July 26, 1968

A memorable day in the AutoFlick chronology. Izzy and Juliana meet Martine at his house and then head to a race track in Delaware in Martine’s 1965 Maserati Sebring 2.

And so we retraced our steps through the plush living room and out the front door and along the front walk to the garage. Martine summoned the door to open electronically. As it slowly lifted, I expected to see the weighty ass of his Cadillac DeVille.

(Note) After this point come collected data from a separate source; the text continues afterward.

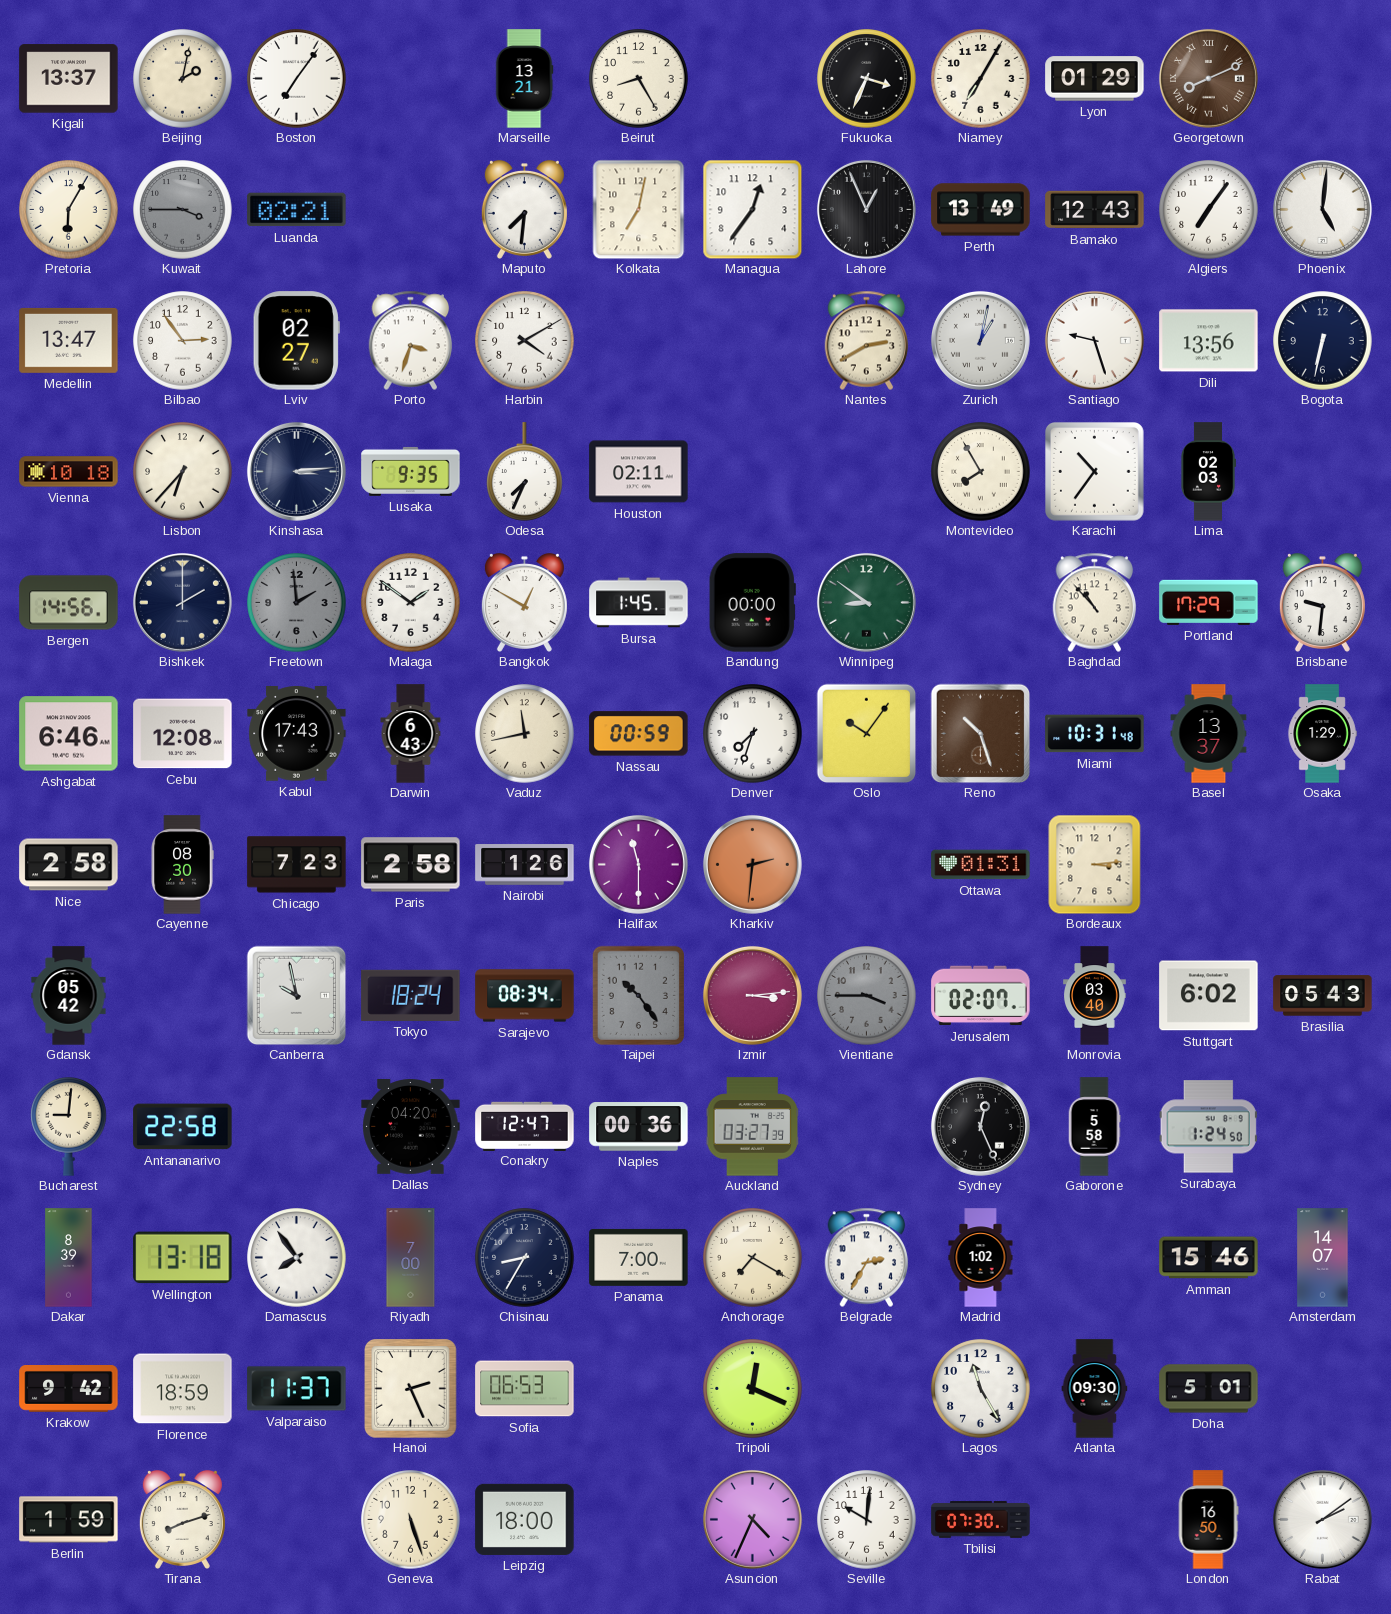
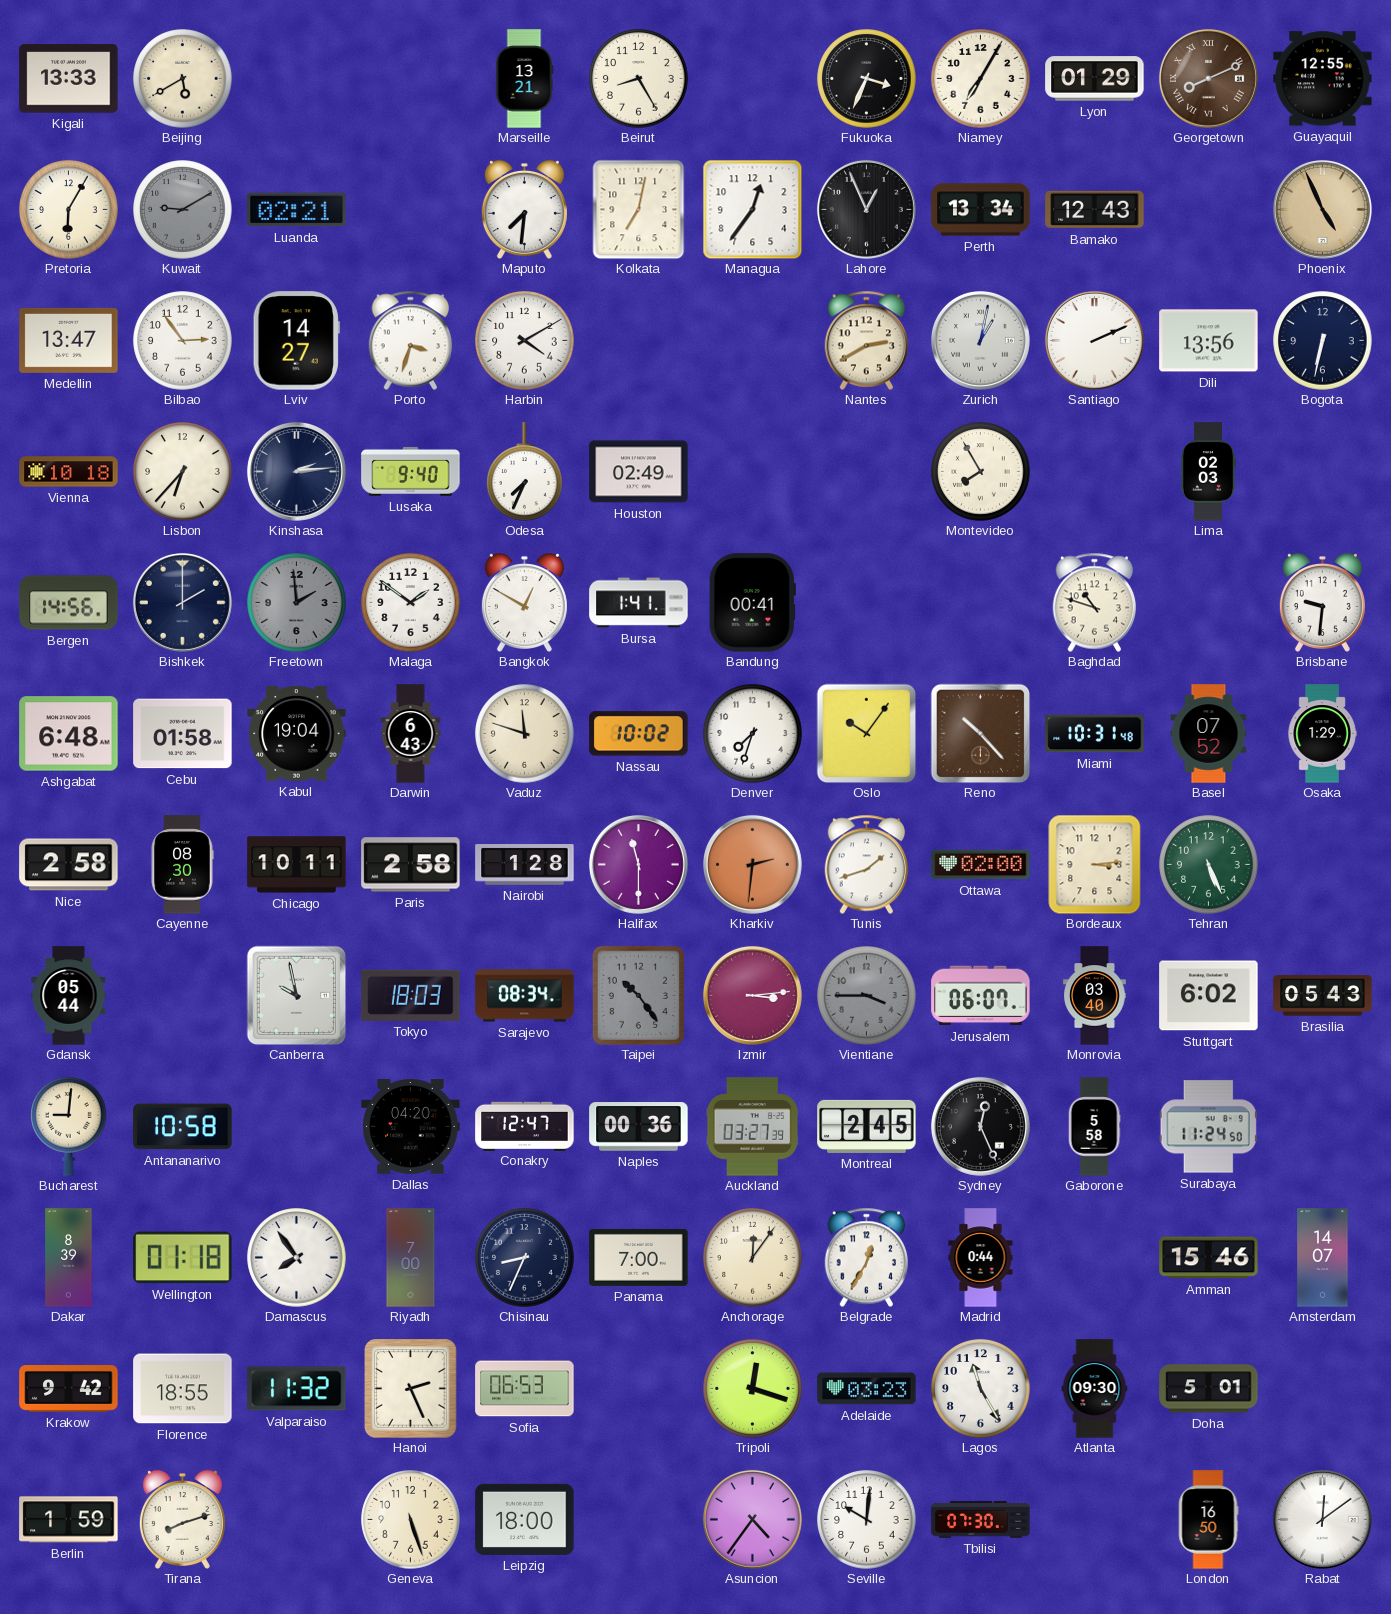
Kigali: 13:37 -> 13:33
Beijing: 2:02 -> 5:40
Boston: 7:06 -> none
Guayaquil: none -> 12:55
Kuwait: 3:45 -> 9:10
Perth: 13:49 -> 13:34
Algiers: 7:06 -> none
Phoenix: 5:01 -> 4:56
Phoenix dial: white -> champagne
Lviv: 02:27 -> 14:27
Santiago: 9:27 -> 2:11
Kinshasa: 3:14 -> 2:14
Lusaka: 9:35 -> 9:40
Houston: 02:11 -> 02:49
Karachi: 10:36 -> none
Bursa: 1:45 -> 1:41
Bandung: 00:00 -> 00:41
Winnipeg: 8:51 -> none
Baghdad: 10:53 -> 10:48
Portland: 17:29 -> none
Ashgabat: 6:46 -> 6:48
Cebu: 12:08 -> 01:58
Kabul: 17:43 -> 19:04
Vaduz: 11:43 -> 11:48
Nassau: 00:59 -> 10:02
Reno: 10:27 -> 10:23
Basel: 13:37 -> 07:52
Chicago: 7:23 -> 10:11
Nairobi: 1:26 -> 1:28
Tunis: none -> 1:42
Ottawa: 01:31 -> 02:00
Tehran: none -> 5:26
Gdansk: 05:42 -> 05:44
Tokyo: 18:24 -> 18:03
Jerusalem: 02:07 -> 06:07
Antananarivo: 22:58 -> 10:58
Montreal: none -> 2:45
Surabaya: 1:24 -> 11:24
Wellington: 13:18 -> 01:18
Chisinau: 8:35 -> 8:34
Anchorage: 7:20 -> 12:06
Belgrade: 2:35 -> 12:35
Madrid: 1:02 -> 0:44
Florence: 18:59 -> 18:55
Valparaiso: 11:37 -> 11:32
Tripoli: 12:19 -> 12:18
Adelaide: none -> 03:23
Asuncion: 4:34 -> 4:36
Rabat: 2:09 -> 12:09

Instead there was a sleek, two-door that I could not name. It had a tight, wingless rear that looked like a suitcase, with a subtle crease wrapping across the top of the trunk. A modest bumper, a bulging package of three rear lights mounted on each side and the Maserati badge. Two chrome exhaust pipes pointed improbably at an angle into the night sky.

It seemed alive in the fading light, at a standstill, promising to fly off into the night at any moment.

Martine was smoking as he backed slowly from the garage. I opened the passenger door and determined that Juliana had to sit in the front. So I squeezed myself into the back.

When she flipped the back of the front seat into riding position, I was embalmed in deep, dark-red leather, trimmed in gray. It was more comfortable than it should have been, even if there had been some place to stow my legs.

The dashboard was polished gray, with “Maserati” between mid-dash air vents and a bank of toggles and sliding switches. There was a grab-bar for the passenger, homage to the vehicle’s conception as a racing machine. No radio.

Martine wore driving gloves and in that car, one of fewer than a hundred ever made, it did not seem an affectation. He took a drag on the cigarette and threw it onto his driveway. Mentally, I attributed this flick to “car too refined to smoke in.”

Power poured through the design, right through its buttocks and shoulders into the endoskeleton. I don’t think we ever went over the speed limit, but from time to time he loosened the reins and gave the car some pace. Once, as we hurtled through a bend that mortals would take more cautiously, Juliana reached for the grab-bar and turned to Martine, her profile lit up with excitement, centripetal force bending us in our flying jewel box, leaving behind a trail of burnt testosterone.

The windows were open, sunset streaming through the cabin. At times I forgot myself and briefly thought that somehow I belonged in that car. Being in the back seat was like looking through a window from the outside, theoretically part of the car but experiencing it secondhand, moments after the real occupants had already been launched through the threshold of the present into the future.